THE MYSTERIOUS SUFFERING SERVANT

 

These past few weeks we have been studying images of Christ on the cross from an OT perspective. We have seen how God foreshadowed long ago the saving event that would deliver the world from sin and death. Some of the images have been obscure and needed interpretation. Isaiah 53, in comparison, so clearly refers to the person of Jesus that it hardly needs explanation. That wasn’t always the case, however.

            Who is the suffering servant of Isaiah 53? In Isaiah’s day, some thought Isaiah was talking about himself. Shortly after Israel’s fall and captivity, many Jews thought it was talking about themselves and their plight in Babylon.

            But in Acts 8, we read the account of a treasury official who was reading Isaiah 53 on the way home from a religious festival. He is struggling with the text and can’t figure it out. While engrossed in the scripture, a man named Philip appears who hears him reading Isaiah 53. “Do you understand what you are reading?” he asks the treasury agent. “How can I unless someone guides me?” the agent responds. So, Philip climbs into a seat beside the man and the man asks who this person is who is led like a lamb to the slaughter. Who is Isaiah talking about? 

            Without hesitation, Philip takes this passage and begins to tell the man about the good news of Jesus (8:35). The Christian church is barely a few years old at this time and already Isaiah 53 is commonly accepted among Christians as a prophecy about Jesus. 
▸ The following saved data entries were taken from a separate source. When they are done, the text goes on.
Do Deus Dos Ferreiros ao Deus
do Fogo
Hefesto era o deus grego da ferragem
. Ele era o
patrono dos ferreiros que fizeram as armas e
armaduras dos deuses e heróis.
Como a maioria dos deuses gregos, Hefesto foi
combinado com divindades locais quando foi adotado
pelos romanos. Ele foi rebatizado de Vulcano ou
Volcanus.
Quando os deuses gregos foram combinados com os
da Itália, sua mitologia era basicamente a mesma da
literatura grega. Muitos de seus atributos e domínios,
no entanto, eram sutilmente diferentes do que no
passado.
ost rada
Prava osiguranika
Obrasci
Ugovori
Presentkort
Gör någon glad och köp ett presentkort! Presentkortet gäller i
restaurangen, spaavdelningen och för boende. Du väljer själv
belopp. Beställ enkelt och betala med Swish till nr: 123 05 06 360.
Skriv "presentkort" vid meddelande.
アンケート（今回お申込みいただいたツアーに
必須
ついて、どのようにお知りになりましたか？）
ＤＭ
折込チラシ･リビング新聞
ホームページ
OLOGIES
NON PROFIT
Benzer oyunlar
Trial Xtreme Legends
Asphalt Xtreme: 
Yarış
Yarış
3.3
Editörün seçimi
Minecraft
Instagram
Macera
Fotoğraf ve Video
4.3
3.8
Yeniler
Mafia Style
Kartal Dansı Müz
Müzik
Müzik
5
            Isaiah’s prophecy gives us the richest understanding of the work of Christ in the OT. This text takes us to the heart of the human problem and the heart of the divine mind. It offers a bold and daring answer to the question, “How is God going to deal with sin and forgive humankind without offending his holy character?” His answer is the Suffering Servant who submits to God’s purposes and takes on the sins of humanity even though he was innocent of any himself. 

            Isaiah’s portrait of Jesus is not pretty. It shatters the American image of a man with a commanding presence or a blue-eyed attractive hippy with rippling muscles. The Suffering Servant of Isaiah will leave you speechless. Is this the Jesus you have come to know?

 

Would you believe it?

 

The Servant Song (as it is known) begins at 52:13 and speaks of his marred appearance. He is so mutilated that he barely resembles a human being. The picture is shocking. 

            Isaiah asks, “Who has believed what he has heard from us? And to whom has the arm of the LORD been revealed?” (1). What Israel wanted and needed in the time of Isaiah was a king who would deliver them from the threats of the surrounding nations. They needed a hero. 

            What Isaiah described was a zero. It was so shocking a revelation of human disfigurement that those who would see him would step back in horror not only saying, “Is this the servant?” but is this human?

            Who would believe this? The arm of the LORD is a reference to the power and strength of God. This is not anyone’s idea of power and strength. 

            When Jesus entered Jerusalem to the shouts of “Hosanna” he came riding on a donkey. That should have been a clue that something was amiss in their perceptions. A warrior king comes on a white horse, not a merchant’s animal. Their deliverer entered the Holy City with no sword, no army, and no visible advantage of power. 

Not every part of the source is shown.